* _What is being asked_
Each entry must be given again exactly as it appears, with images excluded.

(Stored data entries)
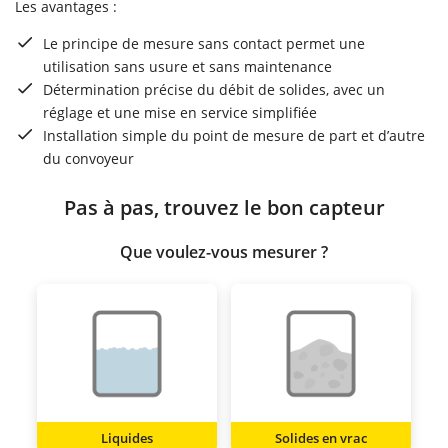
Les avantages :
Le principe de mesure sans contact permet une
utilisation sans usure et sans maintenance
Détermination précise du débit de solides, avec un
réglage et une mise en service simplifiée
Installation simple du point de mesure de part et d’autre
du convoyeur
Pas à pas, trouvez le bon capteur
Que voulez-vous mesurer ?
Liquides
Solides en vrac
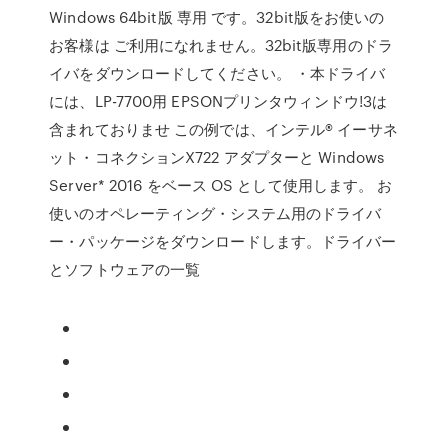
Windows 64bit版 専用 です。32bit版をお使いの
お客様は ご利用になれません。32bit版専用のドラ
イバをダウンロードしてください。 ・本ドライバ
には、LP-7700用 EPSONプリンタウィンドウ!3は
含まれておりませ この例では、インテル® イーサネ
ット・コネクションX722 アダプターと Windows
Server* 2016 をベース OS として使用します。 お
使いのオペレーティング・システム用のドライバ
ー・パッケージをダウンロードします。ドライバー
とソフトウェアの一覧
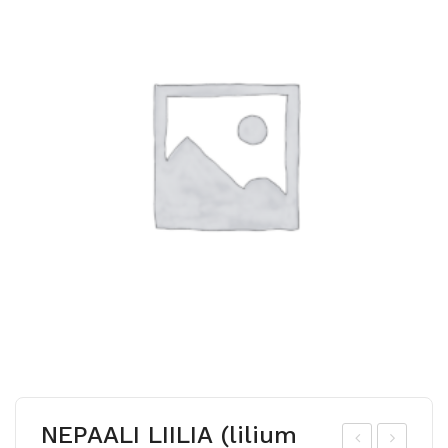
NEPAALI LIILIA (lilium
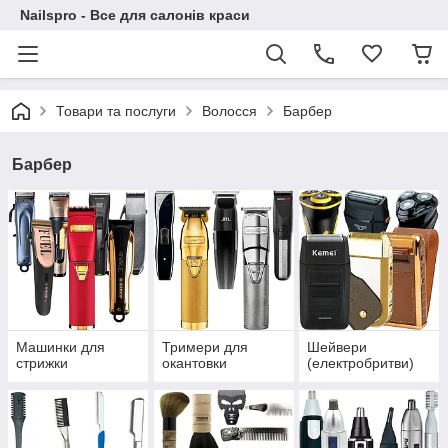
Nailspro - Все для салонів краси
Товари та послуги
Волосся
Барбер
Барбер
Машинки для
Тримери для
Шейвери
стрижки
окантовки
(електробритви)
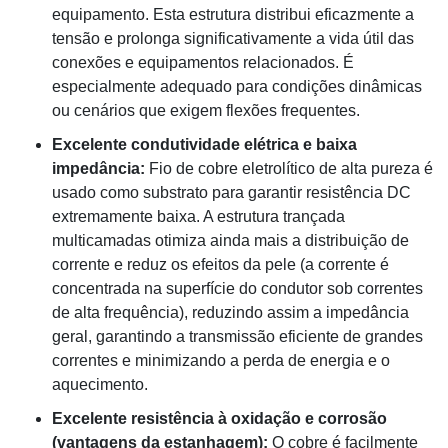
equipamento. Esta estrutura distribui eficazmente a
tensão e prolonga significativamente a vida útil das
conexões e equipamentos relacionados. É
especialmente adequado para condições dinâmicas
ou cenários que exigem flexões frequentes.
Excelente condutividade elétrica e baixa
impedância:
Fio de cobre eletrolítico de alta pureza é
usado como substrato para garantir resistência DC
extremamente baixa. A estrutura trançada
multicamadas otimiza ainda mais a distribuição de
corrente e reduz os efeitos da pele (a corrente é
concentrada na superfície do condutor sob correntes
de alta frequência), reduzindo assim a impedância
geral, garantindo a transmissão eficiente de grandes
correntes e minimizando a perda de energia e o
aquecimento.
Excelente resistência à oxidação e corrosão
(vantagens da estanhagem):
O cobre é facilmente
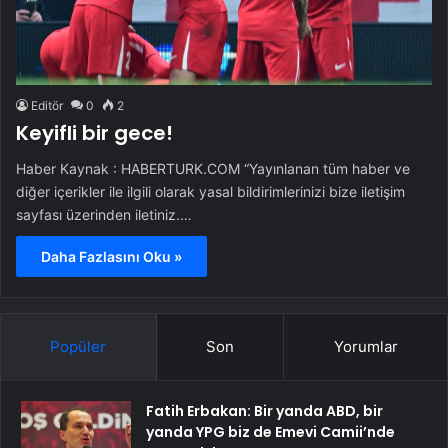
Editör
0
2
Keyifli bir gece!
Haber Kaynak : HABERTURK.COM “Yayınlanan tüm haber ve
diğer içerikler ile ilgili olarak yasal bildirimlerinizi bize iletişim
sayfası üzerinden iletiniz.…
Daha Fazlasını Oku »
Popüler
Son
Yorumlar
Fatih Erbakan: Bir yanda ABD, bir
yanda YPG biz de Emevi Camii’nde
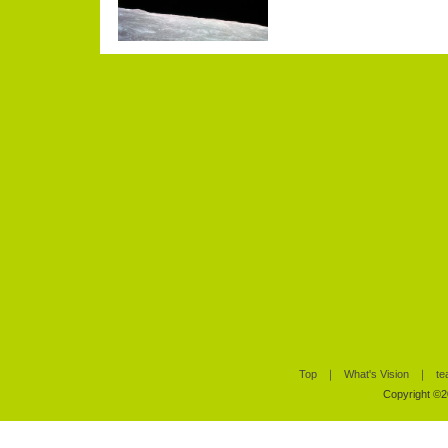
Top
｜
What's Vision
｜
te
Copyright ©20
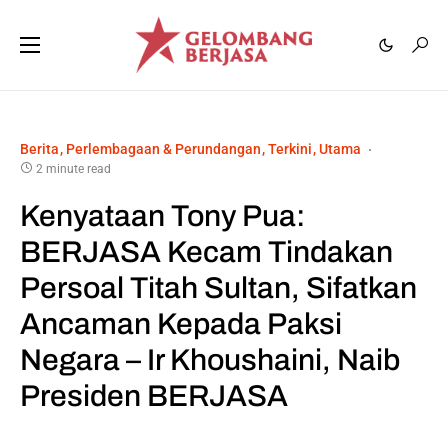
Berita
Perlembagaan & Perundangan
Terkini
Utama
2 minute read
Kenyataan Tony Pua:
BERJASA Kecam Tindakan
Persoal Titah Sultan, Sifatkan
Ancaman Kepada Paksi
Negara – Ir Khoushaini, Naib
Presiden BERJASA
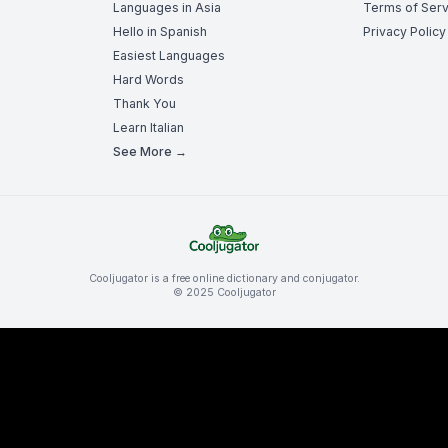
Languages in Asia
Terms of Serv
Hello in Spanish
Privacy Policy
Easiest Languages
Hard Words
Thank You
Learn Italian
See More →
Cooljugator is a free online dictionary and conjugator.
© 2025 Cooljugator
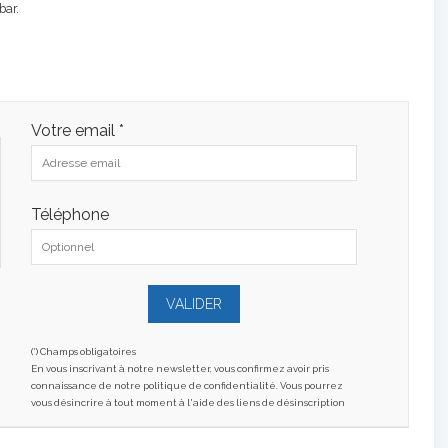
bar.
Votre email *
Téléphone
(*) Champs obligatoires
En vous inscrivant à notre newsletter, vous confirmez avoir pris
connaissance de notre politique de confidentialité. Vous pourrez
vous désincrire à tout moment à l'aide des liens de désinscription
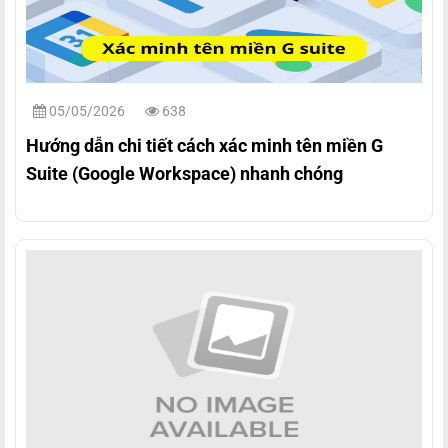
05/05/2026
638
Hướng dẫn chi tiết cách xác minh tên miền G
Suite (Google Workspace) nhanh chóng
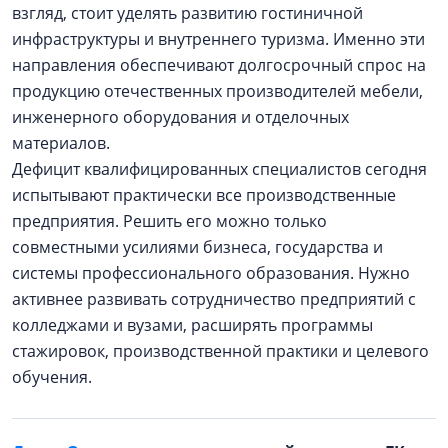
взгляд, стоит уделять развитию гостиничной
инфраструктуры и внутреннего туризма. Именно эти
направления обеспечивают долгосрочный спрос на
продукцию отечественных производителей мебели,
инженерного оборудования и отделочных
материалов.
Дефицит квалифицированных специалистов сегодня
испытывают практически все производственные
предприятия. Решить его можно только
совместными усилиями бизнеса, государства и
системы профессионального образования. Нужно
активнее развивать сотрудничество предприятий с
колледжами и вузами, расширять программы
стажировок, производственной практики и целевого
обучения.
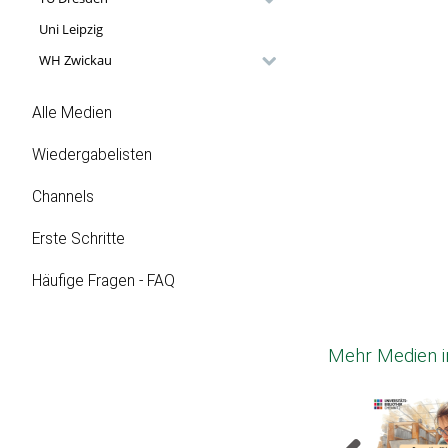
Uni Leipzig
WH Zwickau
Alle Medien
Wiedergabelisten
Channels
Erste Schritte
Häufige Fragen - FAQ
Mehr Medien in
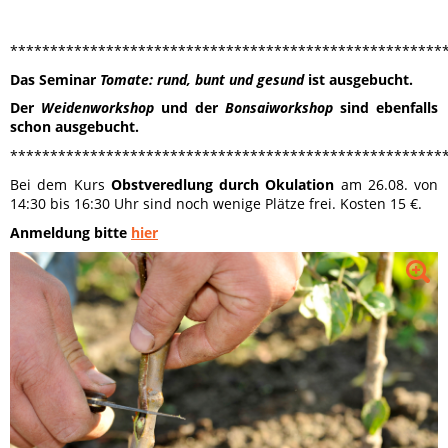
******************************************************
Das Seminar
Tomate: rund, bunt und gesund
ist ausgebucht.
Der
Weidenworkshop
und der
Bonsaiworkshop
sind ebenfalls
schon ausgebucht.
******************************************************
Bei dem Kurs
Obstveredlung durch Okulation
am 26.08. von
14:30 bis 16:30 Uhr sind noch wenige Plätze frei. Kosten 15 €.
Anmeldung bitte
hier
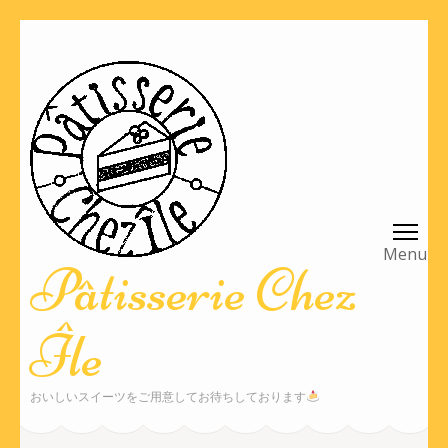
コ
ン
テ
ン
ツ
へ
ス
キ
ッ
Pâtisserie Chez
プ
(Enter
Île
を
押
す)
おいしいスイーツをご用意してお待ちしております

* _Reply_
Les avantages :
Le principe de mesure sans contact permet une
utilisation sans usure et sans maintenance
Détermination précise du débit de solides, avec un
réglage et une mise en service simplifiée
Installation simple du point de mesure de part et d’autre
du convoyeur
Pas à pas, trouvez le bon capteur
Que voulez-vous mesurer ?
Liquides
Solides en vrac
Windows 64bit版 専用 です。32bit版をお使いの
お客様は ご利用になれません。32bit版専用のドラ
イバをダウンロードしてください。 ・本ドライバ
には、LP-7700用 EPSONプリンタウィンドウ!3は
含まれておりませ この例では、インテル® イーサネ
ット・コネクションX722 アダプターと Windows
Server* 2016 をベース OS として使用します。 お
使いのオペレーティング・システム用のドライバ
ー・パッケージをダウンロードします。ドライバー
とソフトウェアの一覧
NEPAALI LIILIA (lilium
Nailspro - Все для салонів краси
Товари та послуги
Волосся
Барбер
Барбер
Машинки для
Тримери для
Шейвери
стрижки
окантовки
(електробритви)
equipamento. Esta estrutura distribui eficazmente a
tensão e prolonga significativamente a vida útil das
conexões e equipamentos relacionados. É
especialmente adequado para condições dinâmicas
ou cenários que exigem flexões frequentes.
Excelente condutividade elétrica e baixa
impedância:
Fio de cobre eletrolítico de alta pureza é
usado como substrato para garantir resistência DC
extremamente baixa. A estrutura trançada
multicamadas otimiza ainda mais a distribuição de
corrente e reduz os efeitos da pele (a corrente é
concentrada na superfície do condutor sob correntes
de alta frequência), reduzindo assim a impedância
geral, garantindo a transmissão eficiente de grandes
correntes e minimizando a perda de energia e o
aquecimento.
Excelente resistência à oxidação e corrosão
(vantagens da estanhagem):
O cobre é facilmente
Editör
0
2
Keyifli bir gece!
Haber Kaynak : HABERTURK.COM “Yayınlanan tüm haber ve
diğer içerikler ile ilgili olarak yasal bildirimlerinizi bize iletişim
sayfası üzerinden iletiniz.…
Daha Fazlasını Oku »
Popüler
Son
Yorumlar
Fatih Erbakan: Bir yanda ABD, bir
yanda YPG biz de Emevi Camii’nde
Top
｜
What's Vision
｜
te
Copyright ©20
Berita
Perlembagaan & Perundangan
Terkini
Utama
2 minute read
Kenyataan Tony Pua:
BERJASA Kecam Tindakan
Persoal Titah Sultan, Sifatkan
Ancaman Kepada Paksi
Negara – Ir Khoushaini, Naib
Presiden BERJASA
Languages in Asia
Terms of Serv
Hello in Spanish
Privacy Policy
Easiest Languages
Hard Words
Thank You
Learn Italian
See More →
Cooljugator is a free online dictionary and conjugator.
© 2025 Cooljugator
bar.
Votre email *
Téléphone
(*) Champs obligatoires
En vous inscrivant à notre newsletter, vous confirmez avoir pris
connaissance de notre politique de confidentialité. Vous pourrez
vous désincrire à tout moment à l'aide des liens de désinscription
05/05/2026
638
Hướng dẫn chi tiết cách xác minh tên miền G
Suite (Google Workspace) nhanh chóng
взгляд, стоит уделять развитию гостиничной
инфраструктуры и внутреннего туризма. Именно эти
направления обеспечивают долгосрочный спрос на
продукцию отечественных производителей мебели,
инженерного оборудования и отделочных
материалов.
Дефицит квалифицированных специалистов сегодня
испытывают практически все производственные
предприятия. Решить его можно только
совместными усилиями бизнеса, государства и
системы профессионального образования. Нужно
активнее развивать сотрудничество предприятий с
колледжами и вузами, расширять программы
стажировок, производственной практики и целевого
обучения.
Uni Leipzig
WH Zwickau
Alle Medien
Wiedergabelisten
Channels
Erste Schritte
Häufige Fragen - FAQ
Mehr Medien in
******************************************************
Das Seminar
Tomate: rund, bunt und gesund
ist ausgebucht.
Der
Weidenworkshop
und der
Bonsaiworkshop
sind ebenfalls
schon ausgebucht.
******************************************************
Bei dem Kurs
Obstveredlung durch Okulation
am 26.08. von
14:30 bis 16:30 Uhr sind noch wenige Plätze frei. Kosten 15 €.
Anmeldung bitte
hier
コ
ン
テ
ン
ツ
へ
ス
キ
ッ
Pâtisserie Chez
プ
(Enter
Île
を
押
す)
おいしいスイーツをご用意してお待ちしております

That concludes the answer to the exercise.